Frequently asked questions

What is an EU AI Act compliance checklist?

It is a structured list of steps that turns the regulation's obligations into actionable tasks. A practical version covers ten things: inventory your AI systems, classify each by risk tier, write technical documentation, govern your data, design human oversight, disclose AI use under Article 50, keep logs, vet vendors, monitor after deployment, and assign ownership with a review cadence.

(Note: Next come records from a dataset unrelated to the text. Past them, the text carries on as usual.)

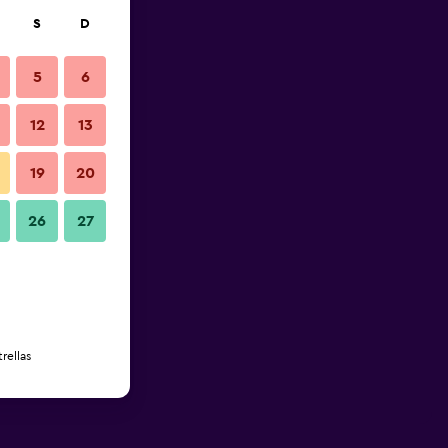
S
D
5
6
12
13
19
20
26
27
rellas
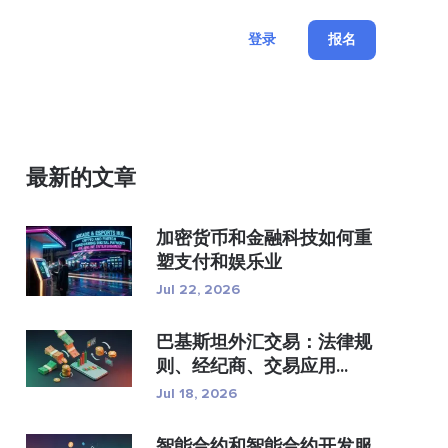
登录
报名
最新的文章
加密货币和金融科技如何重
塑支付和娱乐业
Jul 22, 2026
巴基斯坦外汇交易：法律规
则、经纪商、交易应用...
Jul 18, 2026
智能合约和智能合约开发服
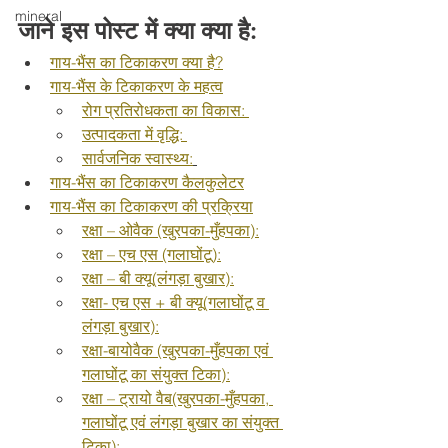
mineral
जाने इस पोस्ट में क्या क्या है:
गाय-भैंस का टिकाकरण क्या है?
गाय-भैंस के टिकाकरण के महत्व
रोग प्रतिरोधकता का विकास: 
उत्पादकता में वृद्धि: 
सार्वजनिक स्वास्थ्य:
गाय-भैंस का टिकाकरण कैलकुलेटर
गाय-भैंस का टिकाकरण की प्रक्रिया
रक्षा – ओवैक (खुरपका-मुँहपका):
रक्षा – एच एस (गलाघोंटू):
रक्षा – बी क्यू(लंगड़ा बुखार):
रक्षा- एच एस + बी क्यू(गलाघोंटू व 
लंगड़ा बुखार):
रक्षा-बायोवैक (खुरपका-मुँहपका एवं 
गलाघोंटू का संयुक्त टिका):
रक्षा – ट्रायो वैब(खुरपका-मुँहपका, 
गलाघोंटू एवं लंगड़ा बुखार का संयुक्त 
टिका):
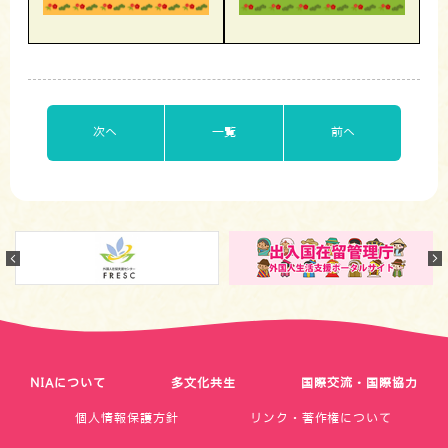
次へ
一覧
前へ
Previous
NIAについて
多文化共生
国際交流・国際協力
個人情報保護方針
リンク・著作権について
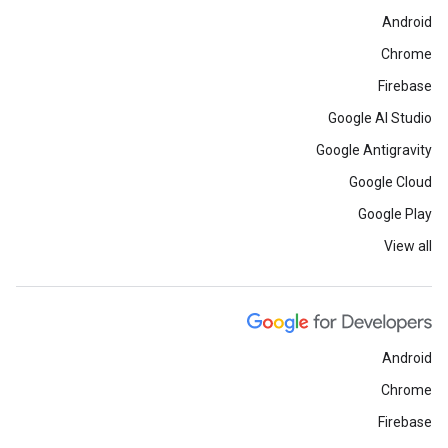
Android
Chrome
Firebase
Google AI Studio
Google Antigravity
Google Cloud
Google Play
View all
Android
Chrome
Firebase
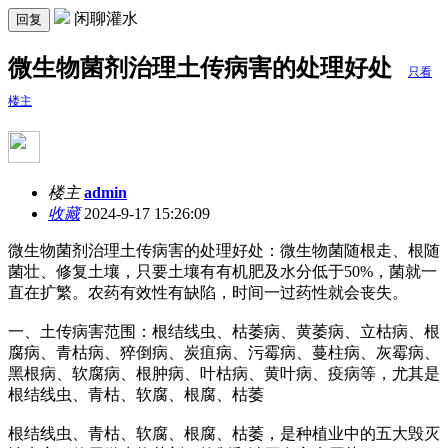
闲聊灌水
回复
微生物菌剂治理土传病害的处理好处
只看
楼主
楼主
admin
收藏
2024-9-17 15:26:09
微生物菌剂治理土传病害的处理好处：微生物菌随根走、根随
菌壮、修复土壤，只要土壤有有机肥及水分低于50%，菌就一
直在扩繁。农药有效性有缺陷，时间一过药性就会丧失。
一、土传病害范围：根结线虫、枯萎病、黄萎病、立枯病、根
腐病、青枯病、猝倒病、炭疽病、污霉病、蔓柱病、灰霉病、
黑根病、软腐病、根肿病、叶枯病、黄叶病、疫病等，尤其是
根结线虫、青枯、软腐、根腐、枯萎
根结线虫、青枯、软腐、根腐、枯萎，是种植业中的五大毁灭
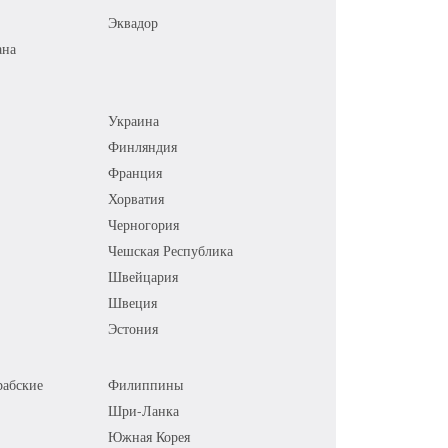
Эквадор
ана
Украина
Финляндия
Франция
Хорватия
Черногория
Чешская Республика
Швейцария
Швеция
Эстония
абские
Филиппины
Шри-Ланка
Южная Корея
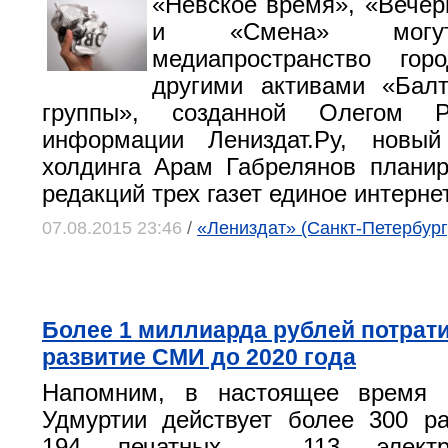
«Невское время», «Вечер
и «Смена» могут
медиапространство го
другими активами «Балт
группы», созданной Олегом 
информации Лениздат.Ру, новы
холдинга Арам Габрелянов планир
редакций трех газет единое интерн
07.08.2015 23:46
/
«Лениздат» (Санкт-Петербург
Более 1 миллиарда рублей потрати
развитие СМИ до 2020 года
Напомним, в настоящее время 
Удмуртии действует более 300 р
194 печатных , 113 элек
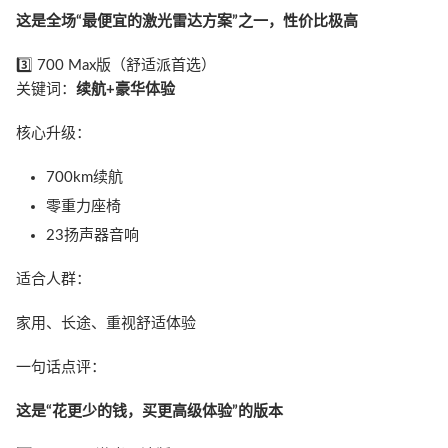
这是全场“最便宜的激光雷达方案”之一，性价比极高
3️⃣ 700 Max版（舒适派首选）
关键词：
续航+豪华体验
核心升级：
700km续航
零重力座椅
23扬声器音响
适合人群：
家用、长途、重视舒适体验
一句话点评：
这是“花更少的钱，买更高级体验”的版本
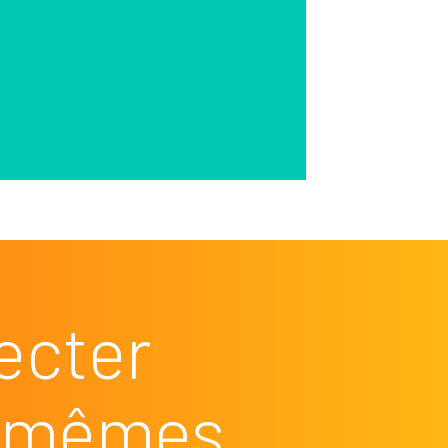
ecter
es mêmes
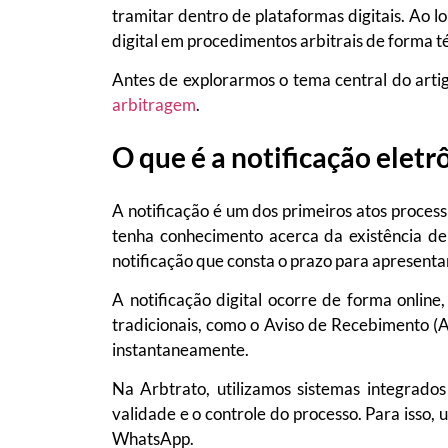
tramitar dentro de plataformas digitais. Ao l
digital em procedimentos arbitrais de forma t
Antes de explorarmos o tema central do artig
arbitragem
.
O que é a notificação eletr
A notificação é um dos primeiros atos proce
tenha conhecimento acerca da existência d
notificação que consta o prazo para apresent
A notificação digital ocorre de forma online
tradicionais, como o Aviso de Recebimento (AR
instantaneamente.
Na Arbtrato, utilizamos sistemas integrado
validade e o controle do processo. Para isso, 
WhatsApp.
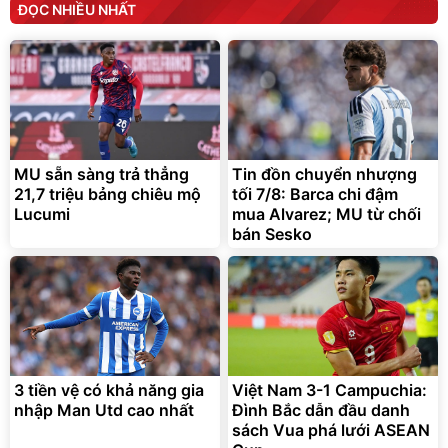
ĐỌC NHIỀU NHẤT
MU sẵn sàng trả thẳng
Tin đồn chuyển nhượng
21,7 triệu bảng chiêu mộ
tối 7/8: Barca chi đậm
Lucumi
mua Alvarez; MU từ chối
bán Sesko
3 tiền vệ có khả năng gia
Việt Nam 3-1 Campuchia:
nhập Man Utd cao nhất
Đình Bắc dẫn đầu danh
sách Vua phá lưới ASEAN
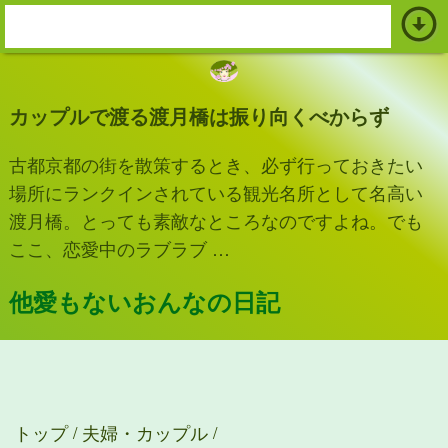
arrow_circle_down
s
e
a
カップルで渡る渡月橋は振り向くべからず
r
c
古都京都の街を散策するとき、必ず行っておきたい
h
場所にランクインされている観光名所として名高い
:
渡月橋。とっても素敵なところなのですよね。でも
ここ、恋愛中のラブラブ …
他愛もないおんなの日記
トップ
夫婦・カップル
/
/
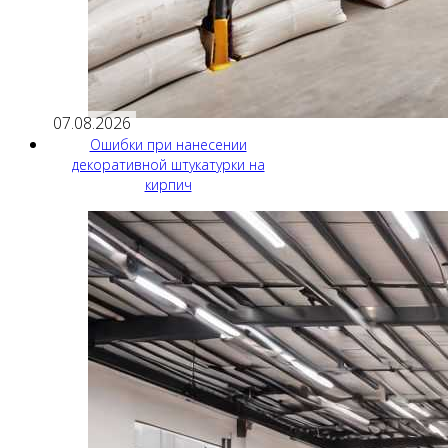
07.08.2026
Ошибки при нанесении
декоративной штукатурки на
кирпич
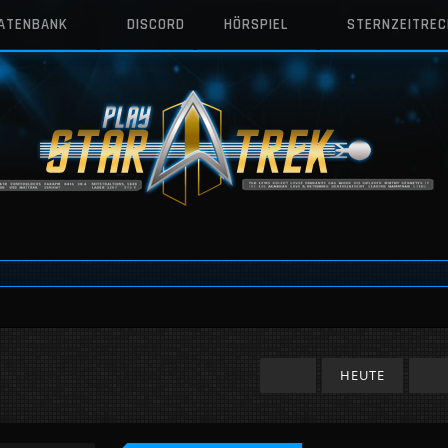
DATENBANK
DISCORD
HÖRSPIEL
STERNZEITRE
HEUTE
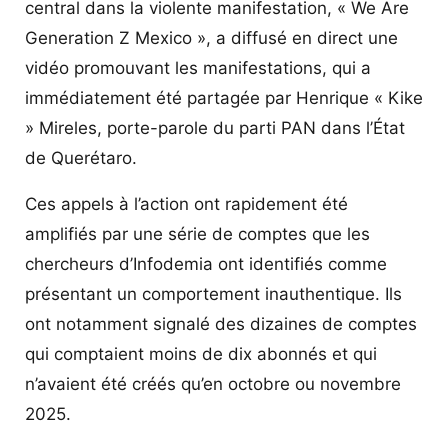
central dans la violente manifestation, « We Are
Generation Z Mexico », a diffusé en direct une
vidéo promouvant les manifestations, qui a
immédiatement été partagée par Henrique « Kike
» Mireles, porte-parole du parti PAN dans l’État
de Querétaro.
Ces appels à l’action ont rapidement été
amplifiés par une série de comptes que les
chercheurs d’Infodemia ont identifiés comme
présentant un comportement inauthentique. Ils
ont notamment signalé des dizaines de comptes
qui comptaient moins de dix abonnés et qui
n’avaient été créés qu’en octobre ou novembre
2025.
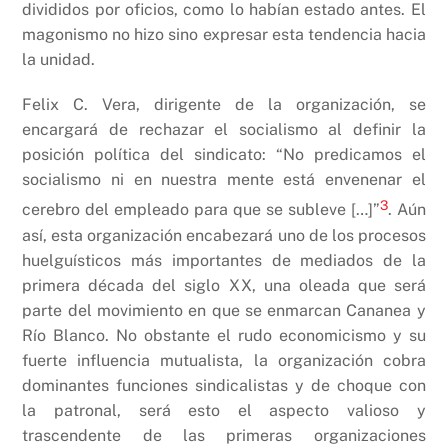
divididos por oficios, como lo habían estado antes. El
magonismo no hizo sino expresar esta tendencia hacia
la unidad.
Felix C. Vera, dirigente de la organización, se
encargará de rechazar el socialismo al definir la
posición política del sindicato: “No predicamos el
socialismo ni en nuestra mente está envenenar el
3
cerebro del empleado para que se subleve […]”
. Aún
así, esta organización encabezará uno de los procesos
huelguísticos más importantes de mediados de la
primera década del siglo XX, una oleada que será
parte del movimiento en que se enmarcan Cananea y
Río Blanco. No obstante el rudo economicismo y su
fuerte influencia mutualista, la organización cobra
dominantes funciones sindicalistas y de choque con
la patronal, será esto el aspecto valioso y
trascendente de las primeras organizaciones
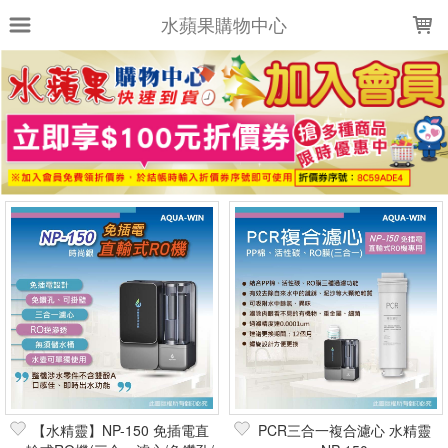
LOADING...
水蘋果購物中心
上架時間
銷售件數
銷售價格
樣式尺寸篩選
全部樣式
全部尺寸
篩選
【水精靈】NP-150 免插電直
PCR三合一複合濾心 水精靈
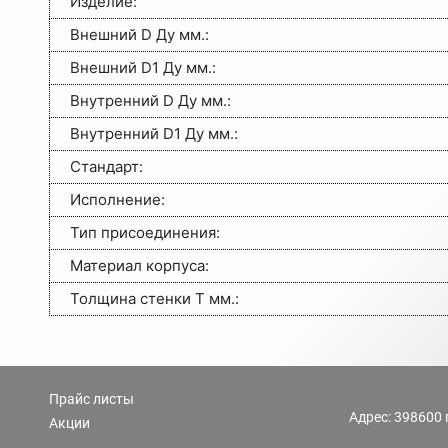
Изделие:
Внешний D Ду мм.:
Внешний D1 Ду мм.:
Внутренний D Ду мм.:
Внутренний D1 Ду мм.:
Стандарт:
Исполнение:
Тип присоединения:
Материал корпуса:
Толщина стенки Т мм.:
Прайс листы
Адрес: 398600 
Акции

When does the EU AI Act actually apply?

It applies in phases. Bans on prohibited practices took effect on 2 February 2025, general-purpose AI obligations began on 2 August 2025, the bulk of high-risk obligations apply from 2 August 2026, and an extended transition for AI embedded in regulated products runs to 2 August 2027. Most organisations plan their high-risk work around the August 2026 date.

How do I know if my AI system is high-risk?

The Act lists high-risk areas, including employment and worker management, education, essential public and private services, critical infrastructure, law enforcement, and AI used as a safety component of regulated products. If your system makes or materially influences decisions about people's rights, money, safety, or access to services, treat it as a high-risk candidate and get a qualified legal read on borderline cases.

Does the AI Act apply if I only use AI tools I bought, not built?

Yes. If you deploy AI rather than build it, you are a deployer and still carry obligations — including using high-risk systems as instructed, ensuring human oversight, and monitoring them in use. You cannot outsource responsibility to a vendor by contract, which is why supplier due diligence is a step in any serious checklist.

What is Article 50 and which systems does it affect?

Article 50 sets transparency duties that apply more broadly than the high-risk rules. People must be told when they interact with an AI system such as a chatbot, AI-generated or manipulated media including deepfakes must be labelled, and certain published AI-generated text and emotion-recognition uses must be disclosed. For most organisations this means a short audit of customer-facing AI and a clear disclosure on each touchpoint.

How long does it take to get ready for the EU AI Act?

For low-risk and limited-risk systems, the disclosure and basic governance work can take weeks. For high-risk systems, honest technical documentation, data governance, oversight design, and logging typically take months — which is why starting with an inventory and risk classification now, well before the August 2026 deadline, matters more than rushing the later steps.